PROBLEM REQUIREMENTS
Only lines containing the string "Black" belong in the answer; find them in the records and copy them.

RECORDS FOR THIS EXERCISE
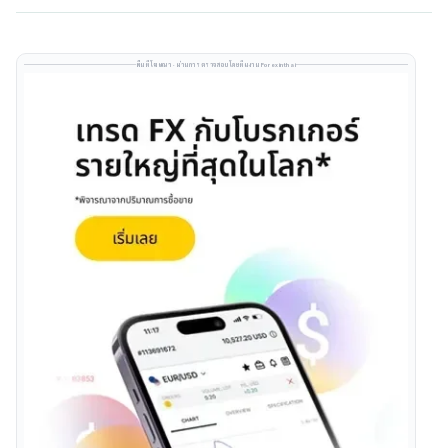
พื้นที่โฆษณา · ผ่านการตรวจสอบโดยทีมงาน Forexinthai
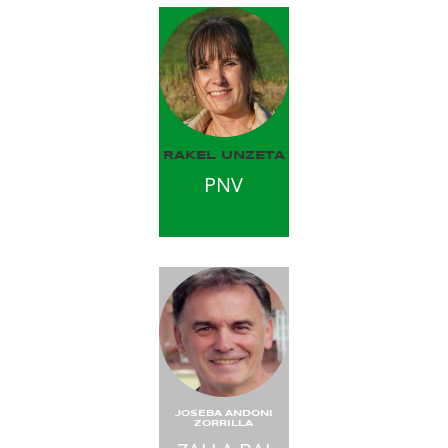
RAKEL UNZETA
PNV
JOSEBA ANDONI
ZORRILLA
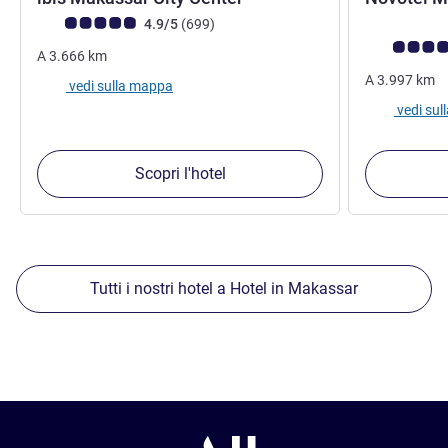
Giudizio clienti (Valutazione ALL)
recensioni
4.9/5
(699
)
Giudizio clie
A
3.666
km
A
3.997
km
vedi sulla mappa
vedi su
Scopri l'hotel
Tutti i nostri hotel a Hotel in Makassar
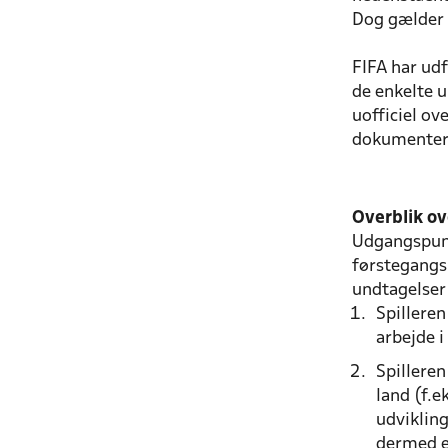
Dog gælder 
FIFA har ud
de enkelte u
uofficiel ov
dokumenter 
Overblik ov
Udgangspunkt
førstegangsr
undtagelser 
Spilleren
arbejde 
Spilleren
land (f.e
udviklin
dermed er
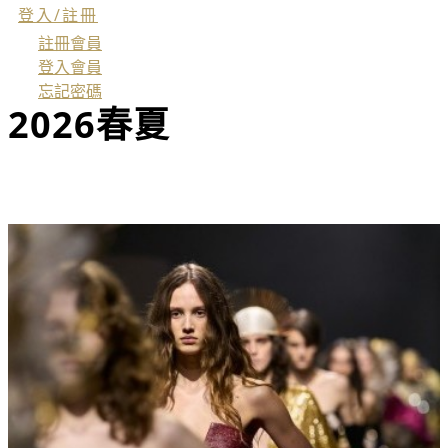
登入/註冊
註冊會員
登入會員
忘記密碼
2026春夏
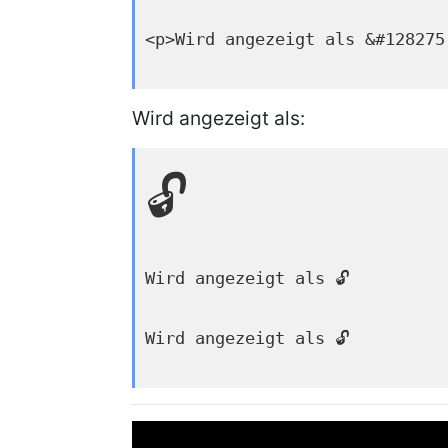
<p>Wird angezeigt als &#128275
Wird angezeigt als:
🔓
Wird angezeigt als 🔓
Wird angezeigt als 🔓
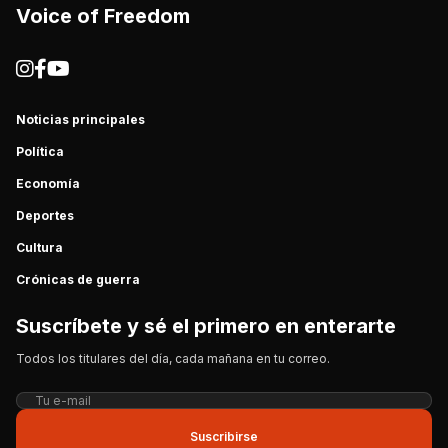
Voice of Freedom
Noticias principales
Política
Economía
Deportes
Cultura
Crónicas de guerra
Suscríbete y sé el primero en enterarte
Todos los titulares del día, cada mañana en tu correo.
Suscribirse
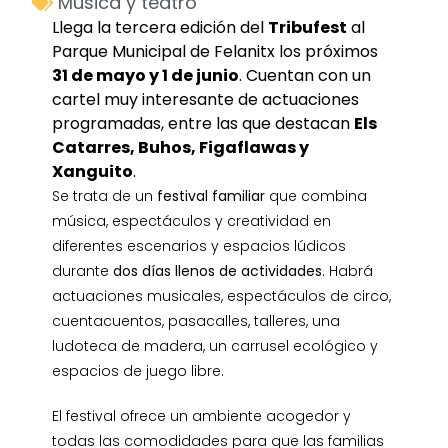
Música y teatro
Llega la tercera edición del
Tribufest
al
Parque Municipal de Felanitx los próximos
31 de mayo y 1 de junio
. Cuentan con un
cartel muy interesante de actuaciones
programadas, entre las que destacan
Els
Catarres, Buhos, Figaflawas y
Xanguito
.
Se trata de un
festival familiar
que combina
música, espectáculos y creatividad en
diferentes escenarios y espacios lúdicos
durante
dos días llenos de actividades
. Habrá
actuaciones musicales, espectáculos de circo,
cuentacuentos, pasacalles, talleres, una
ludoteca de madera, un carrusel ecológico y
espacios de juego libre.
El festival ofrece un ambiente acogedor y
todas las comodidades para que las familias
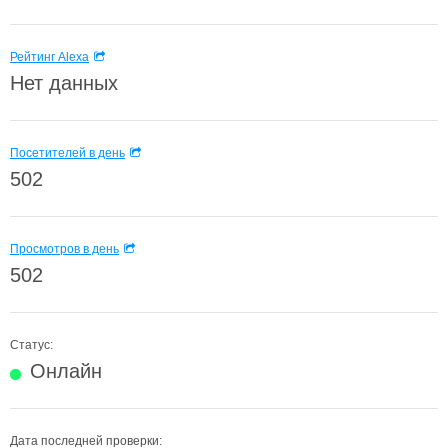
Рейтинг Alexa
Нет данных
Посетителей в день
502
Просмотров в день
502
Статус:
Онлайн
Дата последней проверки:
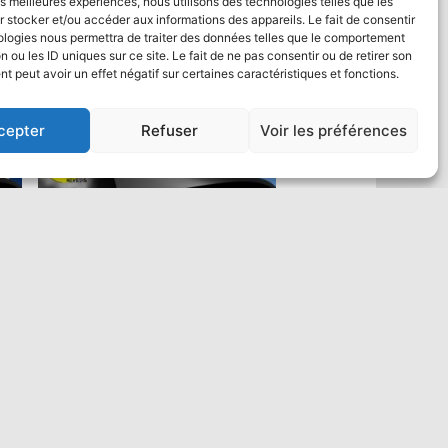
les meilleures expériences, nous utilisons des technologies telles que les
 stocker et/ou accéder aux informations des appareils. Le fait de consentir
ologies nous permettra de traiter des données telles que le comportement
n ou les ID uniques sur ce site. Le fait de ne pas consentir ou de retirer son
 peut avoir un effet négatif sur certaines caractéristiques et fonctions.
cepter
Refuser
Voir les préférences
Saut en parachute Tandem VIP :
un max de vidéo
484,00
€
Ajouter au panier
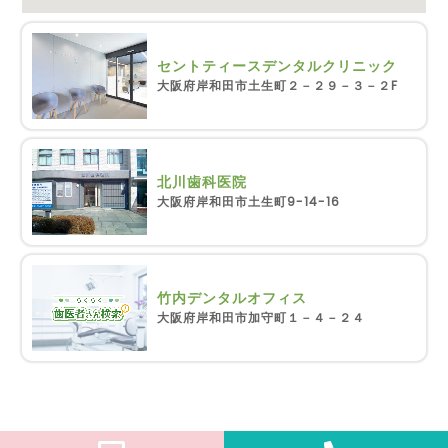
セントティースデンタルクリニック
大阪府岸和田市土生町２－２９－３－２F
北川歯科医院
大阪府岸和田市土生町9-14-16
竹内デンタルオフィス
大阪府岸和田市加守町１－４－２４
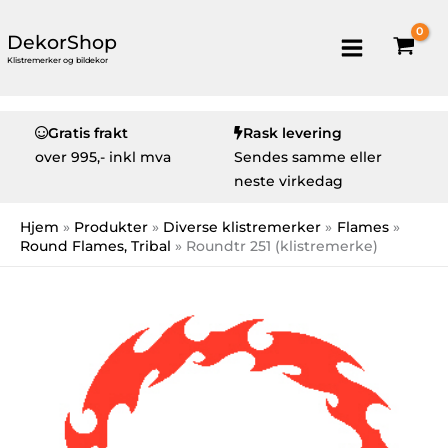
DekorShop
Klistremerker og bildekor
Gratis frakt
Rask levering
over
995,- inkl mva
Sendes samme eller
neste virkedag
Hjem
Produkter
Diverse klistremerker
Flames
Round Flames, Tribal
Roundtr 251 (klistremerke)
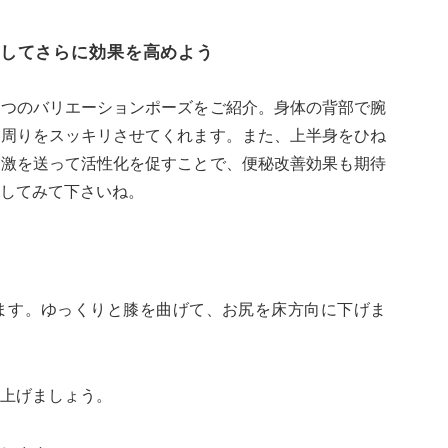
してさらに効果を高めよう
２つのバリエーションポーズをご紹介。身体の背部で腕
肩周りをスッキリさせてくれます。また、上半身をひね
刺激を送って活性化を促すことで、便秘改善効果も期待
してみて下さいね。
ます。ゆっくりと膝を曲げて、お尻を床方向に下げま
上げましょう。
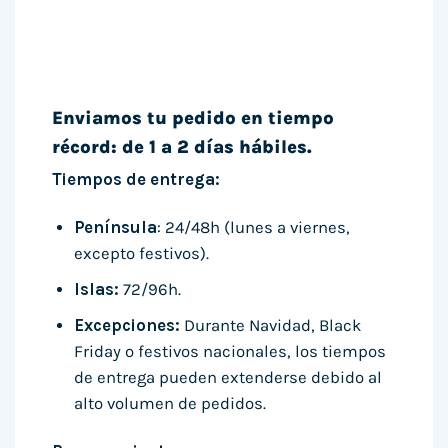
Enviamos tu pedido en tiempo
récord: de 1 a 2 días hábiles.
Tiempos de entrega:
Península
: 24/48h (lunes a viernes,
excepto festivos).
Islas:
72/96h.
Excepciones:
Durante Navidad, Black
Friday o festivos nacionales, los tiempos
de entrega pueden extenderse debido al
alto volumen de pedidos.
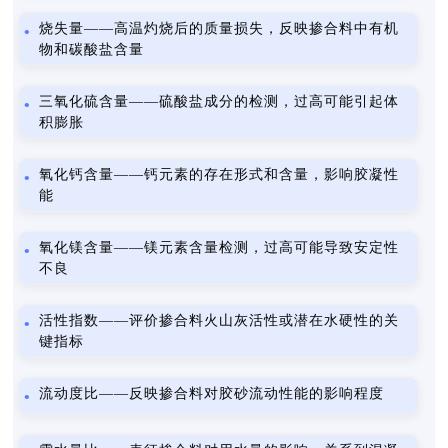
烧失量——高温灼烧后的质量损失，反映掺合料中有机
物和碳酸盐含量
三氧化硫含量——硫酸盐成分的检测，过高可能引起体
积膨胀
氧化钙含量——钙元素的存在形式和含量，影响胶凝性
能
氧化镁含量——镁元素含量检测，过高可能导致安定性
不良
活性指数——评价掺合料火山灰活性或潜在水硬性的关
键指标
流动度比——反映掺合料对胶砂流动性能的影响程度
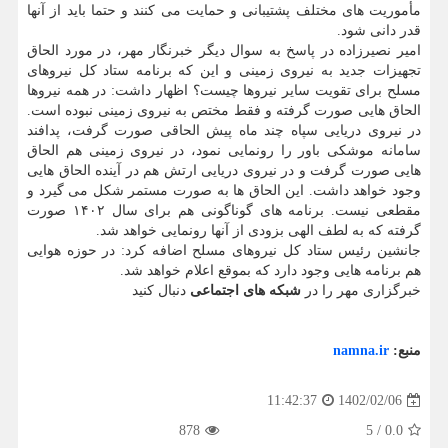
مأموریت های مختلف پشتیبانی و حمایت می کنند و حتما باید از آنها
قدر دانی شود.
امیر نصیرزاده در پاسخ به سوال دیگر خبرنگار مهر، در مورد الحاق
تجهیزات جدید به نیروی زمینی و این که برنامه ستاد کل نیروهای
مسلح برای تقویت سایر نیروها چیست؟ اظهار داشت: در همه نیروها
الحاق هایی صورت گرفته و فقط مختص به نیروی زمینی نبوده است.
در نیروی دریایی سپاه چند ماه پیش الحاقی صورت گرفت، پدافند
سامانه موشکی باور را رونمایی نمود، در نیروی زمینی هم الحاق
هایی صورت گرفت و در نیروی دریایی ارتش هم در آینده الحاق هایی
وجود خواهد داشت. این الحاق ها به صورت مستمر شکل می گیرد و
مقطعی نیست. برنامه های گوناگونی هم برای سال ۱۴۰۲ صورت
گرفته که به لطف الهی بزودی از آنها رونمایی خواهد شد.
جانشین رئیس ستاد کل نیروهای مسلح اضافه کرد: در حوزه هوایی
هم برنامه هایی وجود دارد که بموقع اعلام خواهد شد.
خبرگزاری مهر را در
شبکه های اجتماعی
دنبال کنید
منبع:
namna.ir
1402/02/06
11:42:37
878
5
/
0.0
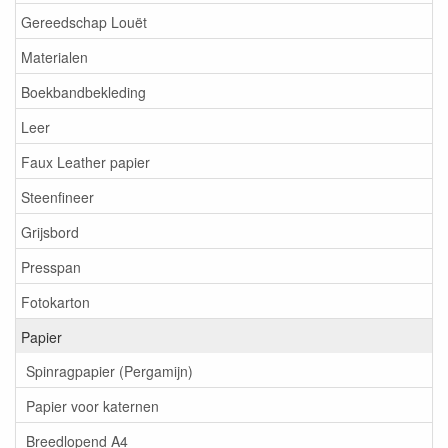
Gereedschap Louët
Materialen
Boekbandbekleding
Leer
Faux Leather papier
Steenfineer
Grijsbord
Presspan
Fotokarton
Papier
Spinragpapier (Pergamijn)
Papier voor katernen
Breedlopend A4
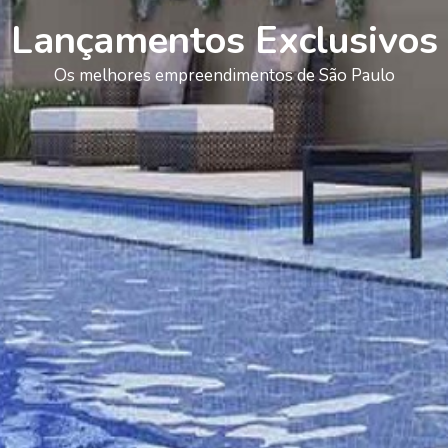
Lançamentos Exclusivos
Os melhores empreendimentos de São Paulo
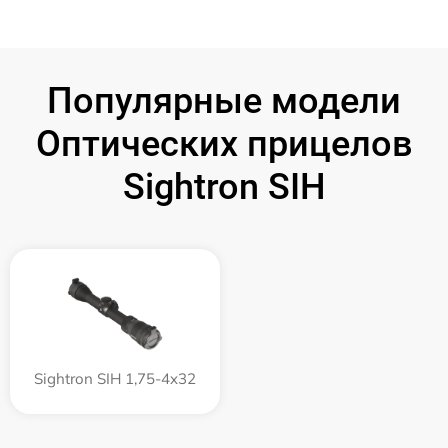
Популярные модели
Оптических прицелов
Sightron SIH
Sightron SIH 1,75-4x32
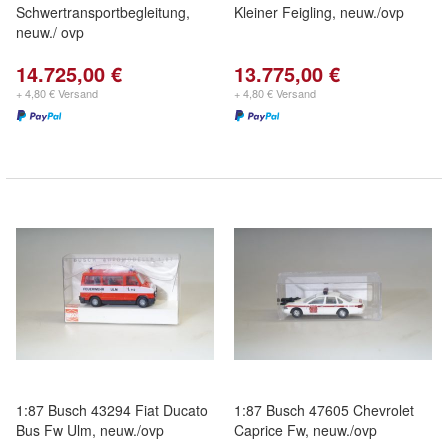
Schwertransportbegleitung,
Kleiner Feigling, neuw./ovp
neuw./ ovp
14.725,00 €
13.775,00 €
+ 4,80 € Versand
+ 4,80 € Versand
1:87 Busch 43294 Fiat Ducato
1:87 Busch 47605 Chevrolet
Bus Fw Ulm, neuw./ovp
Caprice Fw, neuw./ovp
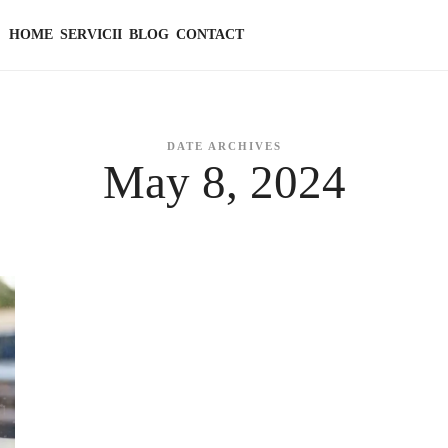
HOME
SERVICII
BLOG
CONTACT
DATE ARCHIVES
May 8, 2024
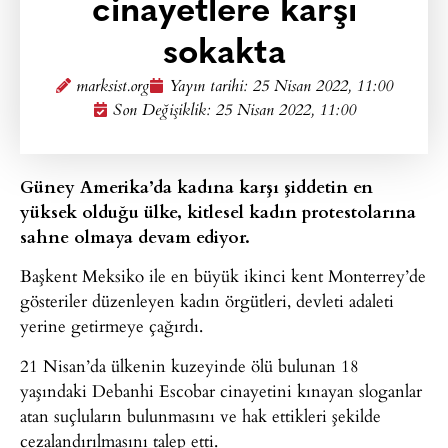
cinayetlere karşı
sokakta
marksist.org
Yayın tarihi:
25 Nisan 2022, 11:00
Son Değişiklik: 25 Nisan 2022, 11:00
Güney Amerika’da kadına karşı şiddetin en
yüksek olduğu ülke, kitlesel kadın protestolarına
sahne olmaya devam ediyor.
Başkent Meksiko ile en büyük ikinci kent Monterrey’de
gösteriler düzenleyen kadın örgütleri, devleti adaleti
yerine getirmeye çağırdı.
21 Nisan’da ülkenin kuzeyinde ölü bulunan 18
yaşındaki Debanhi Escobar cinayetini kınayan sloganlar
atan suçluların bulunmasını ve hak ettikleri şekilde
cezalandırılmasını talep etti.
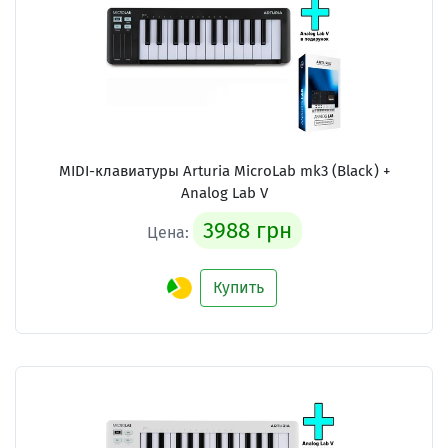
MIDI-клавиатуры Arturia MicroLab mk3 (Black) +
Analog Lab V
3988 грн
Цена:
Купить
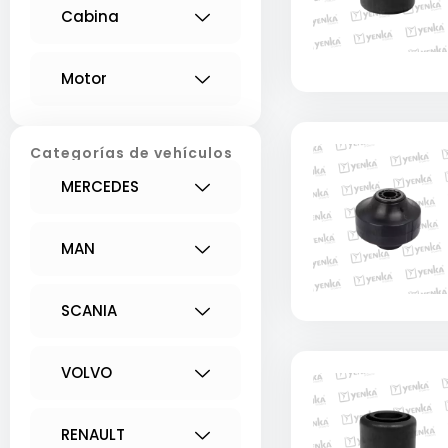
Cabina
Motor
Categorías de vehículos
MERCEDES
MAN
SCANIA
VOLVO
RENAULT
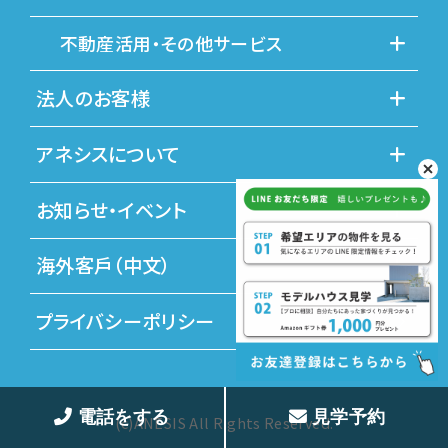
不動産活用・その他サービス
法人のお客様
アネシスについて
お知らせ・イベント
海外客戶（中文）
プライバシーポリシー
電話をする
見学予約
(c)ANESIS All Rights Reserved.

RESPONSE
Durante Navidad, Black
MIDI-клавиатуры Arturia MicroLab mk3 (Black) +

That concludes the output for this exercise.